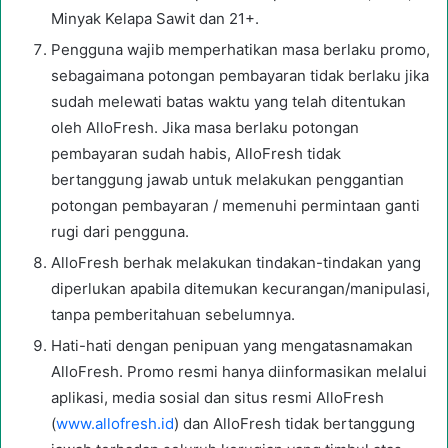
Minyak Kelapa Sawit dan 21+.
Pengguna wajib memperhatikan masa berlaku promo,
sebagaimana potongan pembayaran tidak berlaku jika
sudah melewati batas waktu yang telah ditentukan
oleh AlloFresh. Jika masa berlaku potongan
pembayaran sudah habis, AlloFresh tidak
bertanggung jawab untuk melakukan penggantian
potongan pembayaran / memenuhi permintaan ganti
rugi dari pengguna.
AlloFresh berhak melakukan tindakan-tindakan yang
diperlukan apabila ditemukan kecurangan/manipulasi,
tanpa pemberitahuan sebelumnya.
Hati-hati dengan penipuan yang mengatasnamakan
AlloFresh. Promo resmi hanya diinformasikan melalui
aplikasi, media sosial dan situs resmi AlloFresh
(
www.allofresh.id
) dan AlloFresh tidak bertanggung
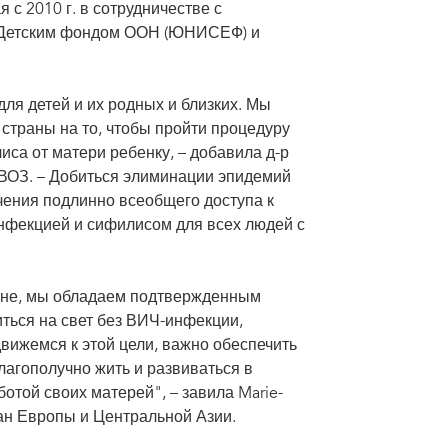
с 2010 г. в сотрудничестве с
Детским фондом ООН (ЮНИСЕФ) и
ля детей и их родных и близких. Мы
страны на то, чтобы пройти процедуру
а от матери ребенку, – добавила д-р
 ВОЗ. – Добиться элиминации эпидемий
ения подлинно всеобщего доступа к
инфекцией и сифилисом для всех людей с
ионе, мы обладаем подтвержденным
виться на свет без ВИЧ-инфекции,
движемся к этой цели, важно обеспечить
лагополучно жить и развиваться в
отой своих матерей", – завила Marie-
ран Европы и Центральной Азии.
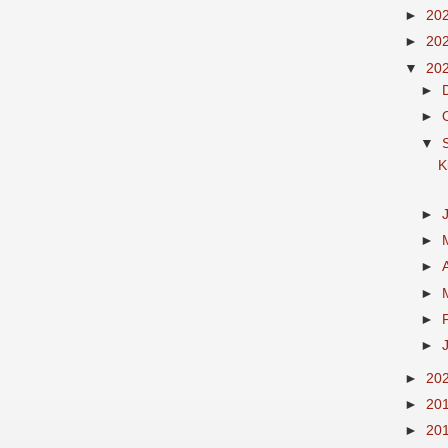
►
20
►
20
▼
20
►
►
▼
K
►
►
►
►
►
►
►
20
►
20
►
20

----------------------------------------

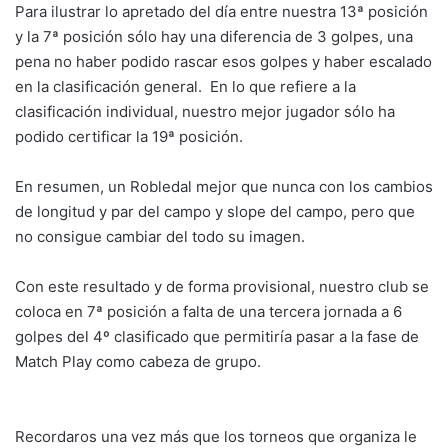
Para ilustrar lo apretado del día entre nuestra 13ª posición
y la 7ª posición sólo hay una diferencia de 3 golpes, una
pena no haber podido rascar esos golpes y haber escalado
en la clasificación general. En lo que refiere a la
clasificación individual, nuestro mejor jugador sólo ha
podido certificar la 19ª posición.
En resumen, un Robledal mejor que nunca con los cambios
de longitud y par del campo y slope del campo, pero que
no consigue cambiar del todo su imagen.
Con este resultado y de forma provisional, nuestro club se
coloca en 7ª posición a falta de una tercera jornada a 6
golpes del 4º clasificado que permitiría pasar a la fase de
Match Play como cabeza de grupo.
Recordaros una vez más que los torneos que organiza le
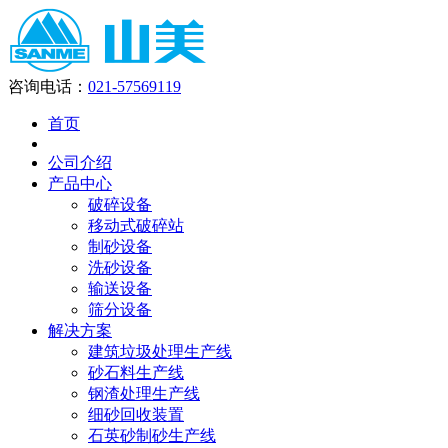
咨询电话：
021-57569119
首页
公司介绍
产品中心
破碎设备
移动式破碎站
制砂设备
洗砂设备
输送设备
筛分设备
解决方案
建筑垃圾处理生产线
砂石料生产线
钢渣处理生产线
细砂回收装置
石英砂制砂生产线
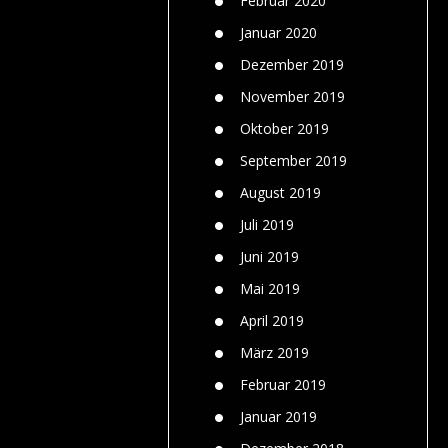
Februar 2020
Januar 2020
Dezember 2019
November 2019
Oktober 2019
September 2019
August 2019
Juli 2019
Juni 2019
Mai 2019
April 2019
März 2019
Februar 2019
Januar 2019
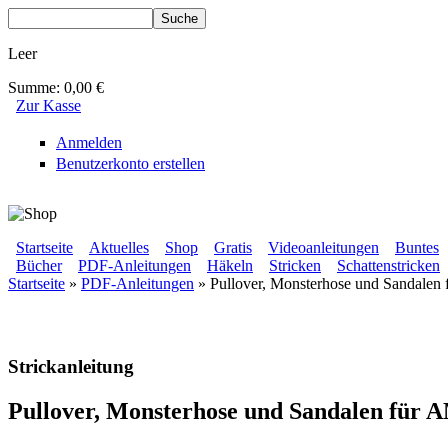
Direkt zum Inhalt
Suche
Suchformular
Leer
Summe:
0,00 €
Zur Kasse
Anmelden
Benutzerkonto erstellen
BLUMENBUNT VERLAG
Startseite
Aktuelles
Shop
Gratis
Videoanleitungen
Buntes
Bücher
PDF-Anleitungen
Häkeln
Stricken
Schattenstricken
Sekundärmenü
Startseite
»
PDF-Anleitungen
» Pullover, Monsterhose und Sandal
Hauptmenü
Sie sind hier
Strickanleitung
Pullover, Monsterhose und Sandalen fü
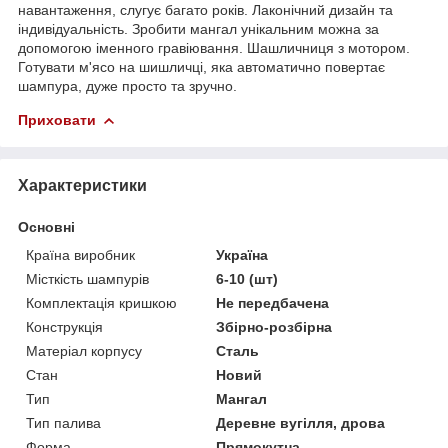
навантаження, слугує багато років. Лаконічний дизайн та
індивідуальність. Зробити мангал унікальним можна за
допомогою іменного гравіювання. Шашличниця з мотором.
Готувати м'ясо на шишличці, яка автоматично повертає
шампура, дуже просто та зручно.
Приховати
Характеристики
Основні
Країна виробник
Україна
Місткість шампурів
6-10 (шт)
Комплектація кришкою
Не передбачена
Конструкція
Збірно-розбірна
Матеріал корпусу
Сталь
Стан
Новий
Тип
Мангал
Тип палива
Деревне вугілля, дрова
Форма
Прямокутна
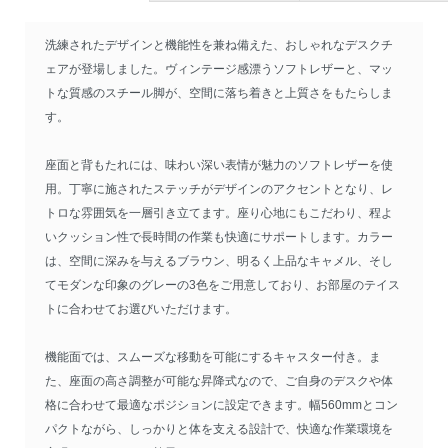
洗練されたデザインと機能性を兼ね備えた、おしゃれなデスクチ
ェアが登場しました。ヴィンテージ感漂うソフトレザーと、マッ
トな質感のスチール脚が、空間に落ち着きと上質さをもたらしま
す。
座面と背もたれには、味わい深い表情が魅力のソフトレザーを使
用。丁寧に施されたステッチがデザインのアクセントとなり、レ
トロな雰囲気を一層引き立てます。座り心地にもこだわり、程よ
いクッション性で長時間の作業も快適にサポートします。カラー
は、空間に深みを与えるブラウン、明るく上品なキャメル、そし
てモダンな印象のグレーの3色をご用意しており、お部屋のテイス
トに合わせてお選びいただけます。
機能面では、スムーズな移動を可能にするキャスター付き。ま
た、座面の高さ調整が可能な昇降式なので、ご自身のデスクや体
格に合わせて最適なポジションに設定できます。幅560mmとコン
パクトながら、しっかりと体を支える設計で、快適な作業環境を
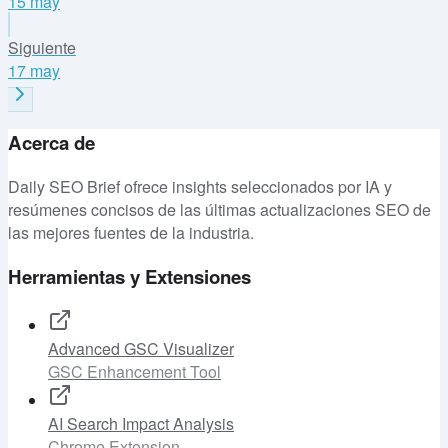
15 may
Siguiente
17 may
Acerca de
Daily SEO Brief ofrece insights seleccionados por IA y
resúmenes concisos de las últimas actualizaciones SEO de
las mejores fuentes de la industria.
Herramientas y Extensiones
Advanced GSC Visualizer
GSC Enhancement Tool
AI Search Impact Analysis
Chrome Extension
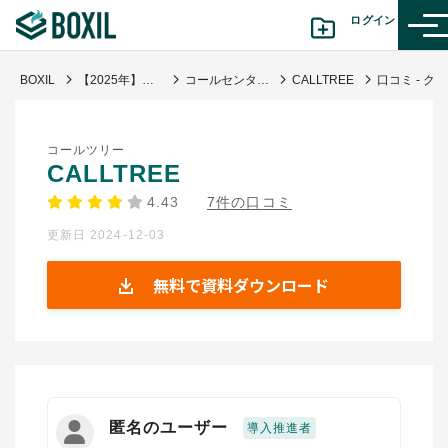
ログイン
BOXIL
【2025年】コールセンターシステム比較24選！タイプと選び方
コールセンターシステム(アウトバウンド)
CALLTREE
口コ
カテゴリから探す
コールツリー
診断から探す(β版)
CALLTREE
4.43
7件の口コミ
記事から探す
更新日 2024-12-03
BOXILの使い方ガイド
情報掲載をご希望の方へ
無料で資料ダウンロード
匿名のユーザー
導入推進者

----------------------------------------

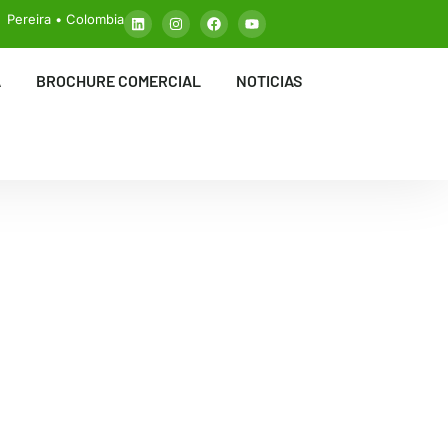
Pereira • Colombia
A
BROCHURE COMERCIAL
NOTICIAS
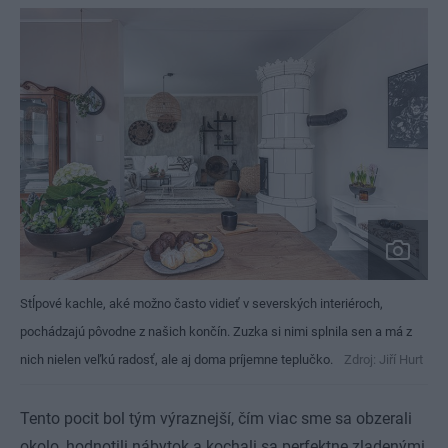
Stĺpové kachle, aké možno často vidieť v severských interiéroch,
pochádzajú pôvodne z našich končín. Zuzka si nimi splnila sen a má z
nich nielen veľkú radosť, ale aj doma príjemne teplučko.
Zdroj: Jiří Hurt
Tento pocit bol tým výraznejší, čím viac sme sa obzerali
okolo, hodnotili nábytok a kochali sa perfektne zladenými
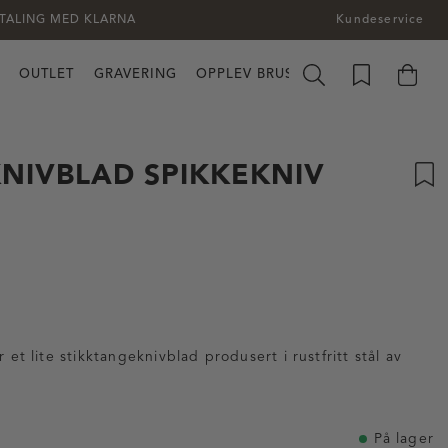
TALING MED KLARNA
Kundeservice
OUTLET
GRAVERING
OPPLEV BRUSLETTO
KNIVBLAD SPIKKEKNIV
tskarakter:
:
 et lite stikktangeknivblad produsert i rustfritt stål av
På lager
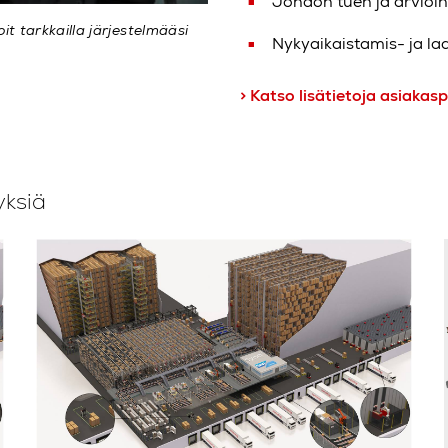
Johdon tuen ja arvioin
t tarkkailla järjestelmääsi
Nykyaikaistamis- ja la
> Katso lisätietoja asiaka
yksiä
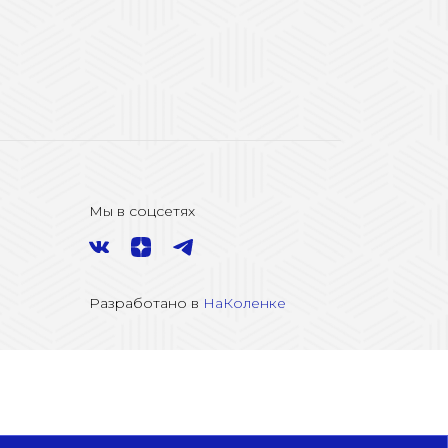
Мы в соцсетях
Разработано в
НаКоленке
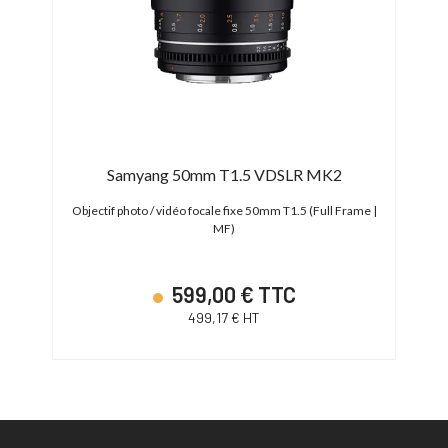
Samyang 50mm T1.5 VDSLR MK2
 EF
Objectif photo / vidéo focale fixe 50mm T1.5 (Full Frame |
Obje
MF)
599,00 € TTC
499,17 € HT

----------------------------------------

Aim of the exercise.
For each line in the entries that contains the string "sólo", make a copy.

Output.
y la 7ª posición sólo hay una diferencia de 3 golpes, una
clasificación individual, nuestro mejor jugador sólo ha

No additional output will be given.